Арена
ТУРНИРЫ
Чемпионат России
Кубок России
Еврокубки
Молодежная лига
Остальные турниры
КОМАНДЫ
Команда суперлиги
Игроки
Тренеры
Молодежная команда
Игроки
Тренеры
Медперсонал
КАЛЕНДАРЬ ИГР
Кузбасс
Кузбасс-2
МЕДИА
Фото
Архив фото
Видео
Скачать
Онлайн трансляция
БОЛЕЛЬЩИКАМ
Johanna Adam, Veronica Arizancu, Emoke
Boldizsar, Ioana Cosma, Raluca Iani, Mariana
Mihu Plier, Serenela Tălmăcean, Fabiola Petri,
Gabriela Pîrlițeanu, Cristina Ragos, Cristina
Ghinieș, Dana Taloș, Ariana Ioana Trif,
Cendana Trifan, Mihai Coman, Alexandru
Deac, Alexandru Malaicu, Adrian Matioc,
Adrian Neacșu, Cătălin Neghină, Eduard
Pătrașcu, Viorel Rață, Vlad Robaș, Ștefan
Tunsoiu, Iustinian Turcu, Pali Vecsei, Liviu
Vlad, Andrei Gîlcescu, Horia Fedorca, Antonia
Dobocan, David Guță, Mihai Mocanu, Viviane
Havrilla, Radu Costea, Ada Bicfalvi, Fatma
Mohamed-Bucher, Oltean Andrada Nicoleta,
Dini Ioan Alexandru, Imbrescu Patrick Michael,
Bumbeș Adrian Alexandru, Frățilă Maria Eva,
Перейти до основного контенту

————————

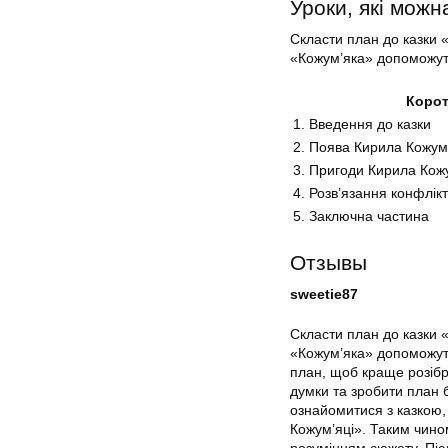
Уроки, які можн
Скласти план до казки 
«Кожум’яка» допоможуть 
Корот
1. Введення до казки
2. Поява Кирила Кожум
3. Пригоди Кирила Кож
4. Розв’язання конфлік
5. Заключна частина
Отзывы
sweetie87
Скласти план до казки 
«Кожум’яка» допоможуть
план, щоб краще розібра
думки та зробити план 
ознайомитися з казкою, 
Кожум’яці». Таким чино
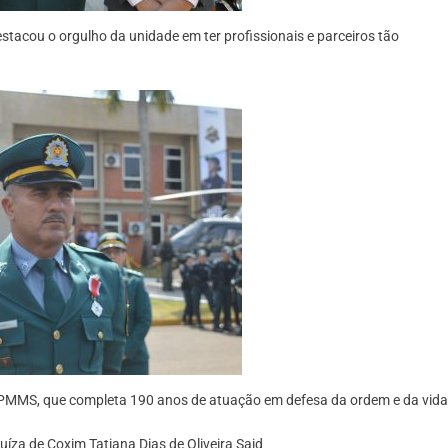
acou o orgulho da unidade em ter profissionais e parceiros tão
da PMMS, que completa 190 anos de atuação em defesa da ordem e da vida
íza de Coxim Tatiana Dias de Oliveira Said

————————

Instructions for the task
Search the listing for the word "Ioana". Copy every line in which it occurs.

Completed task
Boldizsar, Ioana Cosma, Raluca Iani, Mariana
Ghinieș, Dana Taloș, Ariana Ioana Trif,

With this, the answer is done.